H. Laurens (p. 21-26).

III

Les hommes « chics ».

Les deux amis ont passé sur le balcon de la salle d’étude. Dans la rue, les gens défilent, les autos roulent en ronflant. De temps en temps, le passage d’un autobus fait trembler toute la maison.

— Mais enfin, toi, dit Jean, toi que rien n’amuse dans le passé et qui, dans le présent, ne veux connaître que ton Paris et crois que l’univers est borné à l’ouest par le bois de Boulogne, à l’est par le bois de Vincennes, avec Saint-Ouen au nord et Montrouge au sud, qu’est-ce que tu comptes faire plus tard, quand tes études seront finies, si toutefois tu te décides un jour à les commencer ? Dis-moi un peu si tu as une vocation arrêtée pour quelque chose ?

Snobinet se recueille un instant puis d’un air profond, laisse tomber ces paroles définitives :

— Moi, je veux être un « homme chic ».

JEAN

On peut être un homme chic de bien des façons, un chic artiste, un chic savant, un chic philosophe.

SNOBINET

Un homme chic, tout court, très chic.

JEAN

Et qu’est-ce que ça fait, un homme chic ?

SNOBINET

D’abord, ça conduit des automobiles.

JEAN

Comme ce gentleman que voilà ?

Et Jean désigne un chauffeur de taxi-auto, de mine assez vulgaire, qui pilote une voiture aux roues crottées.

SNOBINET

Ah ! non, j’aurai, moi, une belle voiture.

JEAN

Et où iras-tu avec ta belle voiture ?

SNOBINET

Aux courses. Les messieurs chics vont tout le temps aux courses avec une lorgnette en bandoulière et un petit carton qui pend à la boutonnière de leur pardessus.

JEAN

J’ai vu, en venant ici, des personnes qui partaient pour les courses, dans un auto-car.

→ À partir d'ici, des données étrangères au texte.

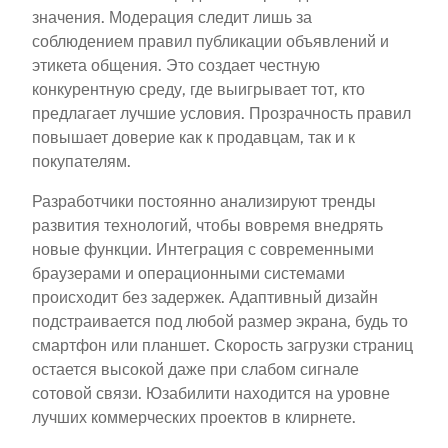
значения. Модерация следит лишь за
соблюдением правил публикации объявлений и
этикета общения. Это создает честную
конкурентную среду, где выигрывает тот, кто
предлагает лучшие условия. Прозрачность правил
повышает доверие как к продавцам, так и к
покупателям.
Разработчики постоянно анализируют тренды
развития технологий, чтобы вовремя внедрять
новые функции. Интеграция с современными
браузерами и операционными системами
происходит без задержек. Адаптивный дизайн
подстраивается под любой размер экрана, будь то
смартфон или планшет. Скорость загрузки страниц
остается высокой даже при слабом сигнале
сотовой связи. Юзабилити находится на уровне
лучших коммерческих проектов в клирнете.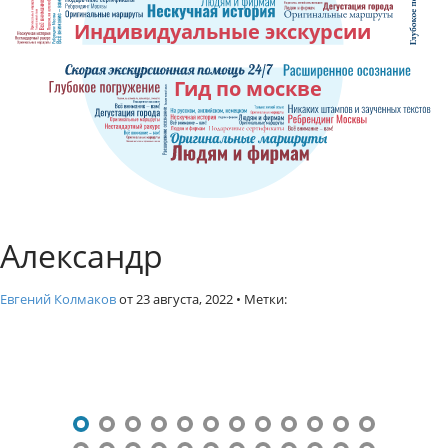
к
Индивидуальные экскурсии
с
к
у
Гид по москве
р
с
и
и
п
о
М
Александр
о
с
к
Евгений Колмаков
от
23 августа, 2022
• Метки:
в
е
Н
.
Г
а
и
в
д
и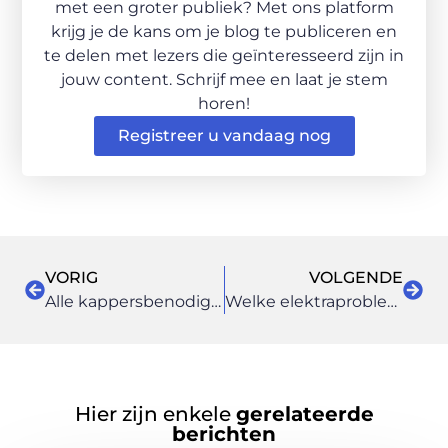
met een groter publiek? Met ons platform
krijg je de kans om je blog te publiceren en
te delen met lezers die geïnteresseerd zijn in
jouw content. Schrijf mee en laat je stem
horen!
Registreer u vandaag nog
VORIG
VOLGENDE
Alle kappersbenodigdheden onder één dak
Welke elektraproblemen komen er meestal voor in Amsterdam?
Hier zijn enkele
gerelateerde
berichten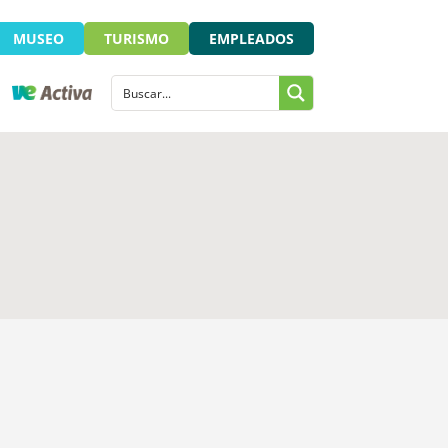
MUSEO
TURISMO
EMPLEADOS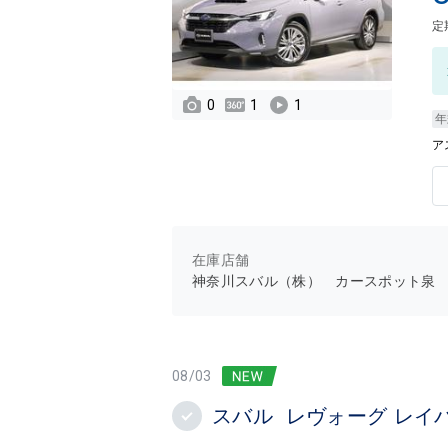
定
0
1
1
年
ア
在庫店舗
神奈川スバル（株） カースポット泉
08/03
スバル レヴォーグ レイ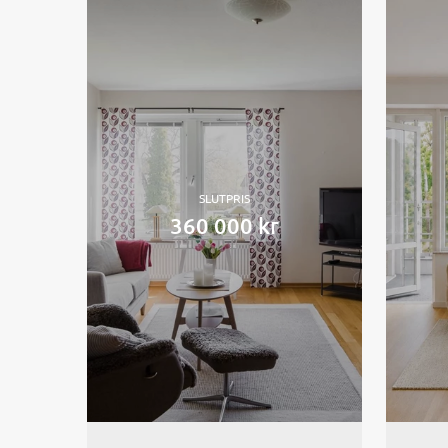
SLUTPRIS
360 000 kr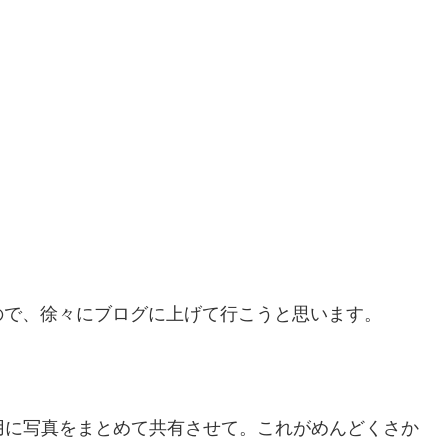
ので、徐々にブログに上げて行こうと思います。
用に写真をまとめて共有させて。これがめんどくさか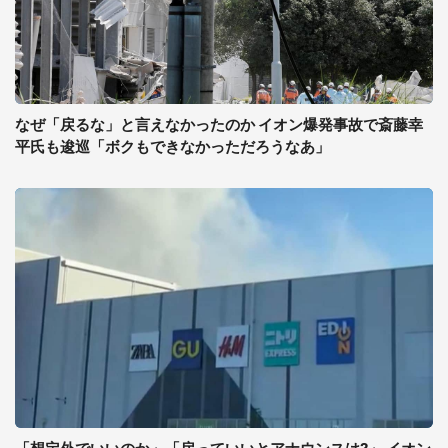
なぜ「戻るな」と言えなかったのか イオン爆発事故で斎藤幸
平氏も逡巡「ボクもできなかっただろうなあ」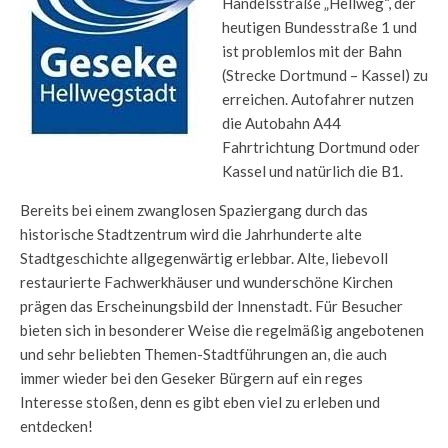
Handelsstraße „Hellweg“, der
heutigen Bundesstraße 1 und
ist problemlos mit der Bahn
(Strecke Dortmund – Kassel) zu
erreichen. Autofahrer nutzen
die Autobahn A44
Fahrtrichtung Dortmund oder
Kassel und natürlich die B1.
Bereits bei einem zwanglosen Spaziergang durch das
historische Stadtzentrum wird die Jahrhunderte alte
Stadtgeschichte allgegenwärtig erlebbar. Alte, liebevoll
restaurierte Fachwerkhäuser und wunderschöne Kirchen
prägen das Erscheinungsbild der Innenstadt. Für Besucher
bieten sich in besonderer Weise die regelmäßig angebotenen
und sehr beliebten Themen-Stadtführungen an, die auch
immer wieder bei den Geseker Bürgern auf ein reges
Interesse stoßen, denn es gibt eben viel zu erleben und
entdecken!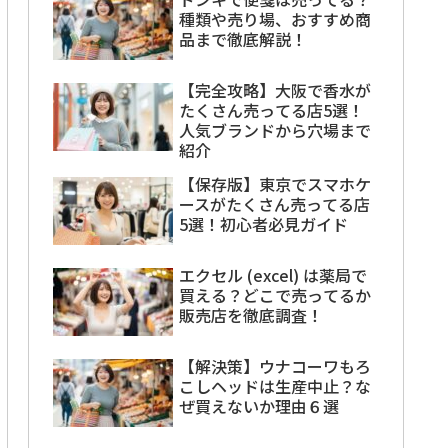
種類や売り場、おすすめ商
品まで徹底解説！
【完全攻略】大阪で香水が
たくさん売ってる店5選！
人気ブランドから穴場まで
紹介
【保存版】東京でスマホケ
ースがたくさん売ってる店
5選！初心者必見ガイド
エクセル (excel) は薬局で
買える？どこで売ってるか
販売店を徹底調査！
【解決策】ウナコーワもろ
こしヘッドは生産中止？な
ぜ買えないか理由６選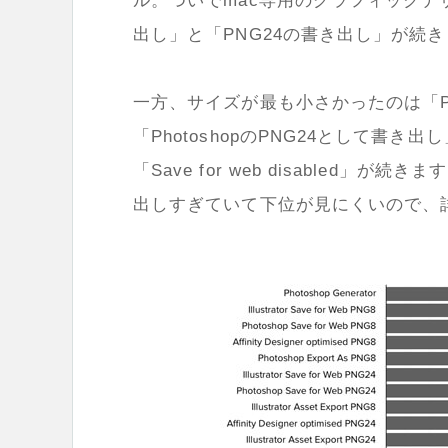
ル。ついでmac専用のグラフィックデザインソ
出し」と「PNG24の書き出し」が続
一方、サイズが最も小さかったのは「Ph
「PhotoshopのPNG24として書き出
「Save for web disabled」
出しすぎていて下位が見にくいので、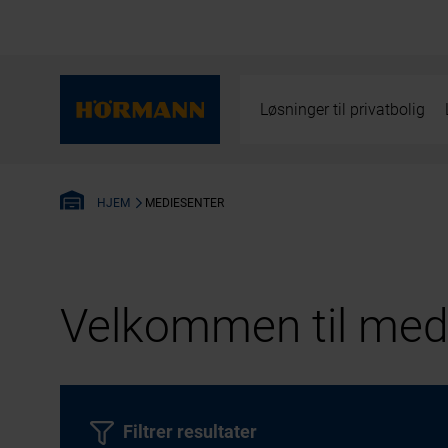
Løsninger til privatbolig
MEDIESENTER
HJEM
Velkommen til medi
Filtrer resultater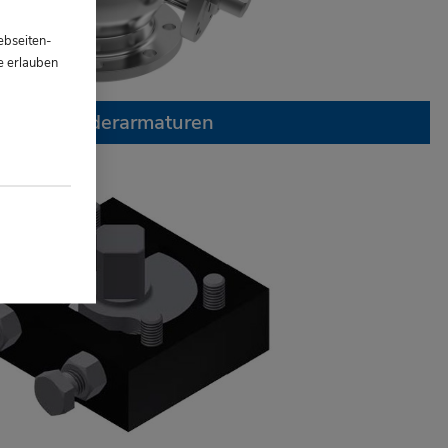
ebseiten-
e erlauben
AbK-Sonderarmaturen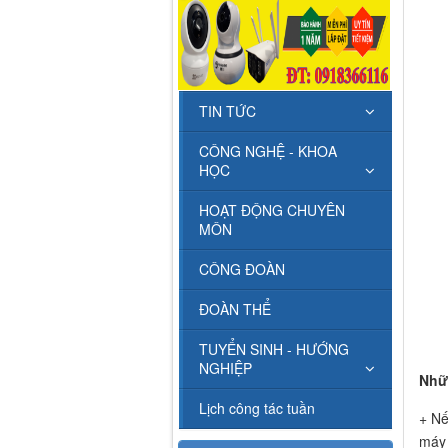
TIN TỨC
CÔNG NGHỆ - KHOA
HỌC
HOẠT ĐỘNG CHUYÊN
MÔN
CÔNG ĐOÀN
ĐOÀN THỂ
TUYỂN SINH - HƯỚNG
NGHIỆP
Nhữn
Lịch công tác tuần
+ Nế
máy 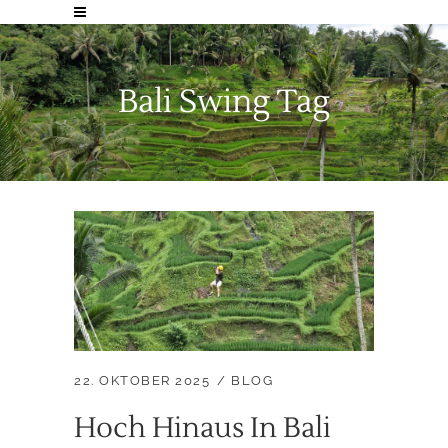
Bali Swing Tag
22. OKTOBER 2025
BLOG
Hoch Hinaus In Bali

À l’arrière de la voiture, perché sur le marchepied, un individu braillait : « Voilà pour Longchamp ! » Je ne me serais jamais douté que les gens empilés là-dedans étaient des dames et des messieurs chics !

Sans prêter attention aux taquineries de Jean, Snobinet continue à exposer ses rêves d’avenir.

SNOBINET

Au retour des courses, je me rendrai à mon cercle.

JEAN (de mémoire).

Cercle : surface plane limitée par une circonférence.

SNOBINET

On prononce « cleub ».

JEAN

Ah ! club…

SNOBINET

On prononce cleub.

JEAN (moqueur).

Bon ! dorénavant je dirai un mètre queube et de la pâte de jeujeube. Et que feras-tu à ton « cleub » ?

SNOBINET

Je jouerai aux cartes.

JEAN

Tu aimes les cartes ?

SNOBINET

Quand ça n’est pas des cartes de géographie. Jouer aux cartes, c’est très « chic ».

JEAN

Snobinet, regarde donc là-bas, de l’autre côté de la rue, ces quatre clubmen en blouse blanche assis à la terrasse d’un marchand de vins ; ils font une partie. De loin, on les prendrait pour un quatuor de maçons.


SNOBINET

Tu m’ennuies, Jean. Enfin, un homme à la mode…

JEAN (pour n’en pas perdre l’habitude).

Comme le bœuf.

SNOBINET

Oui, comme le bœuf, vieux maniaque ; un homme à la mode doit être clubman et sportsman. Je pratiquerai donc tous les sports, depuis l’escrime jusqu’à l’aviation, en passant par le tennis, le golf, le polo et y compris la boxe.

JEAN

La boxe est un sport « chic » ?

— Très… répond Snobinet en rentrant dans l’appartement.

Mais Jean-qui-Lit, resté sur le balcon, rappelle vivement son élégant camarade.

— Snobinet ! eh ! Snobinet ! dépêche-toi de venir voir-deux messieurs chics !

Sur le trottoir de la rue, au milieu de badauds rassemblés, un porteur de journaux administre une magistrale volée de coups de poings à un ramasseur de cigares.